Investing

Bitcoin Whales Buy $17 Billion as US ETF Outflows Hit Record

Why Are Large Bitcoin Holders Buying Into Weakness?

Large bitcoin holders bought more than 270,000 BTC over the past 2 weeks, adding roughly $16.7 billion in exposure while U.S. spot bitcoin ETFs recorded their worst monthly outflows since launch.

The buying came as bitcoin traded near $61,953 and institutional demand through U.S.-listed funds weakened sharply. Spot bitcoin ETFs shed $4.06 billion in June, passing the previous monthly outflow record of $3.56 billion set in February 2025. The drawdown pushed the ETF category into negative flow territory for 2026 as a whole for the first time, before the funds recorded a $221 million inflow on Thursday.

The split between whale accumulation and ETF selling gives the market a more complex read than price action alone. ETF redemptions point to weaker regulated demand from U.S. institutions and advisers. Large-wallet accumulation points to longer-horizon buyers absorbing supply while sentiment remains poor.

Analysts at crypto exchange Bitfinex said large wallets added more than 270,000 BTC during the 2-week period while the spot premium stayed negative. That detail matters because a negative spot premium suggests U.S. spot desks were not the main source of demand. In other words, the buying appears to have come from large holders willing to accumulate away from the same channels where institutional money was leaving.

What Does The ETF Outflow Record Say About Demand?

The $4.06 billion June outflow marks the sharpest monthly retreat for U.S. spot bitcoin ETFs since their listing. These funds had been one of the clearest sources of institutional demand during bitcoin’s earlier rally, so their reversal has weighed heavily on market confidence.

The pressure is not only about the size of the outflow. It is also about timing. Bitcoin touched 21-month lows while the funds were bleeding capital, leaving the market with fewer visible buyers at the point when price support was most needed. The Thursday inflow of $221 million gave the first sign of relief, but one positive session does not erase a record monthly drawdown.

The ETF channel remains important because it reflects demand from investors who prefer regulated wrappers over direct wallet custody. When those flows turn negative, it can tighten liquidity, weaken spot-market confidence, and increase the market’s sensitivity to macro data.

At the same time, whale accumulation has historically appeared near cycle lows, when long-term holders take coins from forced sellers or impatient capital before a wider recovery develops. That pattern does not guarantee a near-term rebound, but it changes the interpretation of ETF weakness. The selloff may be redistributing bitcoin rather than only removing demand from the market.

Investor Takeaway

Bitcoin is showing a clear split between institutional outflows and large-holder accumulation. ETF selling remains a short-term drag, but whale buying suggests deeper-pocketed holders are using the weakness to build exposure rather than exit the market.
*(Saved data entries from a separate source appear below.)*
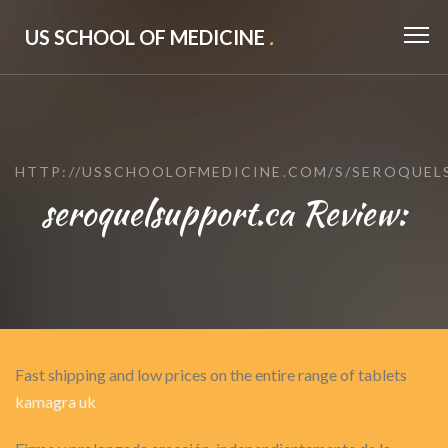
US SCHOOL OF MEDICINE
.
HTTP://USSCHOOLOFMEDICINE.COM/S/SEROQUEL
seroquelsupport.ca Review:
Fast shipping and low prices on the entire range of tablets
kamagra uk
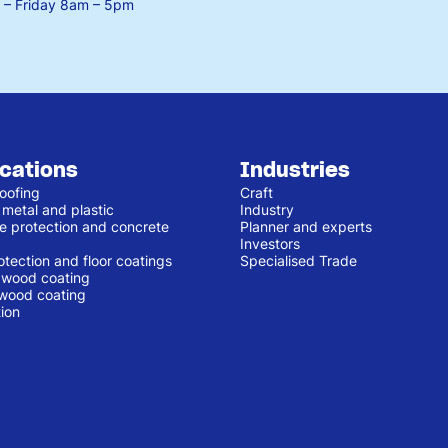
– Friday
8am – 5pm
ications
Industries
oofing
Craft
 metal and plastic
Industry
e protection and concrete
Planner and experts
Investors
otection and floor coatings
Specialised Trade
r wood coating
 wood coating
ion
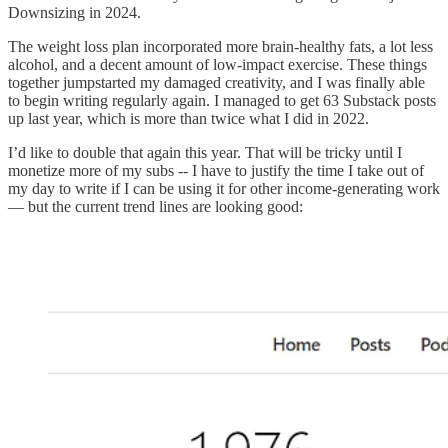
Downsizing in 2024.
The weight loss plan incorporated more brain-healthy fats, a lot less
alcohol, and a decent amount of low-impact exercise. These things
together jumpstarted my damaged creativity, and I was finally able
to begin writing regularly again. I managed to get 63 Substack posts
up last year, which is more than twice what I did in 2022.
I’d like to double that again this year. That will be tricky until I
monetize more of my subs -- I have to justify the time I take out of
my day to write if I can be using it for other income-generating work
— but the current trend lines are looking good:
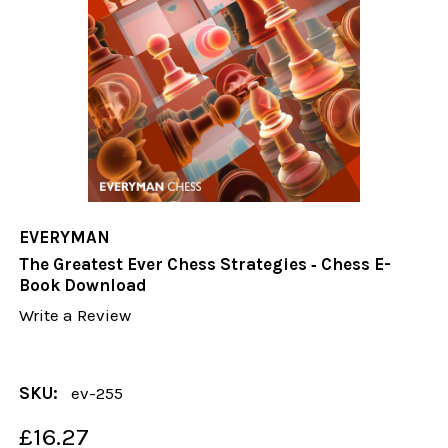
EVERYMAN
The Greatest Ever Chess Strategies ‐ Chess E-
Book Download
Write a Review
SKU:
ev-255
£16.27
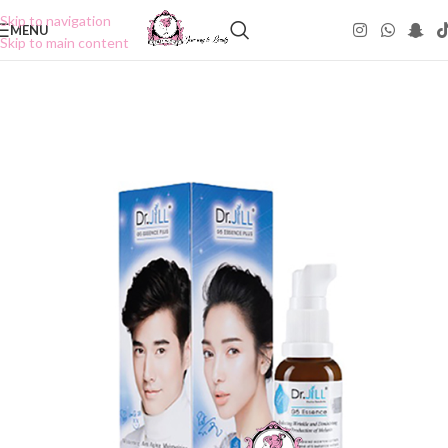
Skip to navigation
MENU
Skip to main content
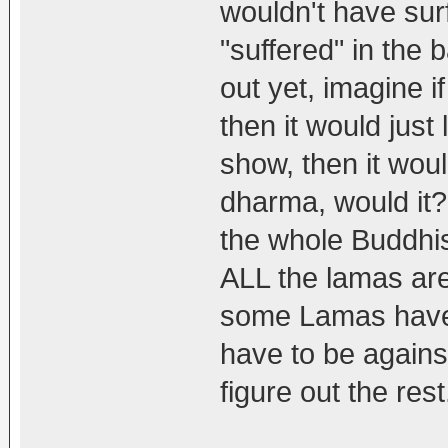
wouldn't have su
"suffered" in the 
out yet, imagine if
then it would just
show, then it wou
dharma, would it?
the whole Buddhi
ALL the lamas are
some Lamas have 
have to be agains
figure out the rest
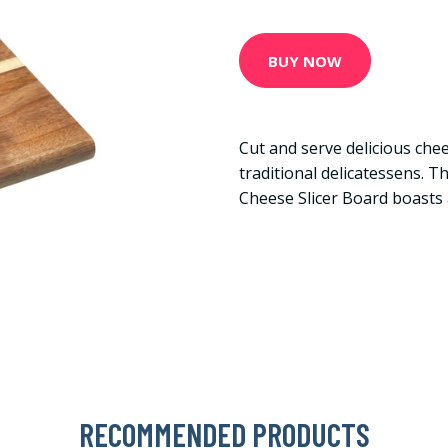
BUY NOW
Cut and serve delicious chees
traditional delicatessens. 
Cheese Slicer Board boasts
RECOMMENDED PRODUCTS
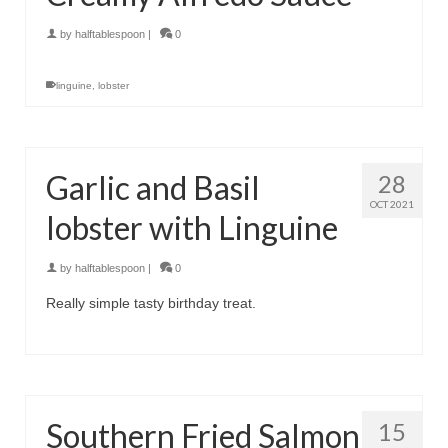
by
halftablespoon
|
0
linguine
,
lobster
Garlic and Basil
28
OCT 2021
lobster with Linguine
by
halftablespoon
|
0
Really simple tasty birthday treat.
Southern Fried Salmon
15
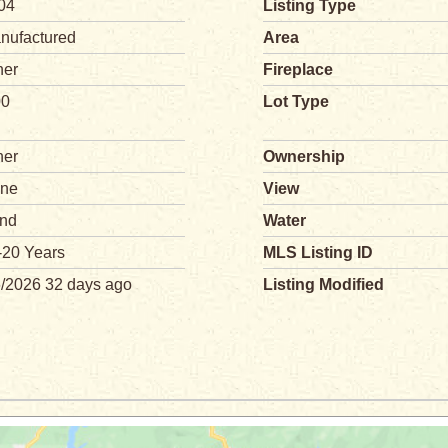
04
Listing Type
nufactured
Area
her
Fireplace
00
Lot Type
her
Ownership
ne
View
nd
Water
-20 Years
MLS Listing ID
6/2026 32 days ago
Listing Modified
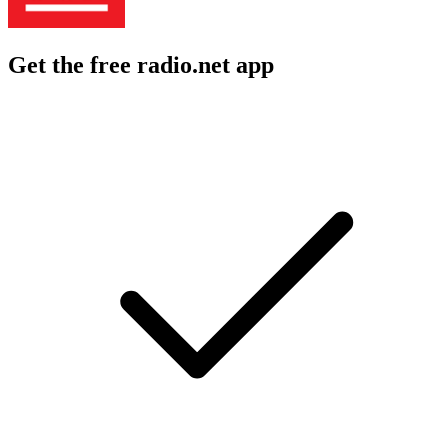
Get the free radio.net app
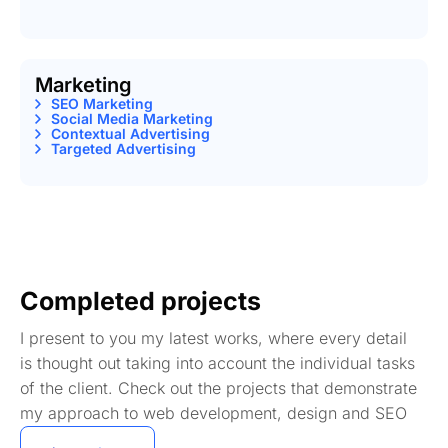
Marketing
SEO Marketing
Social Media Marketing
Contextual Advertising
Targeted Advertising
Completed projects
I present to you my latest works, where every detail
is thought out taking into account the individual tasks
of the client. Check out the projects that demonstrate
my approach to web development, design and SEO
Why Is Solana Holding Up Better Than Other Majors?

Solana has been the exception among major crypto assets. SOL has risen about 15% since early June, even as bitcoin fell to 21-month lows. The move has been helped by protocol upgrades and a sharp increase in onchain transfers of tokenized real-world assets, which rose 120% to $8.53 billion.

That divergence fits a common pattern in crypto markets: altcoins often sell off first and recover first. When risk appetite begins to return, capital may move first into assets with visible network activity, stronger near-term narratives, or clear product upgrades.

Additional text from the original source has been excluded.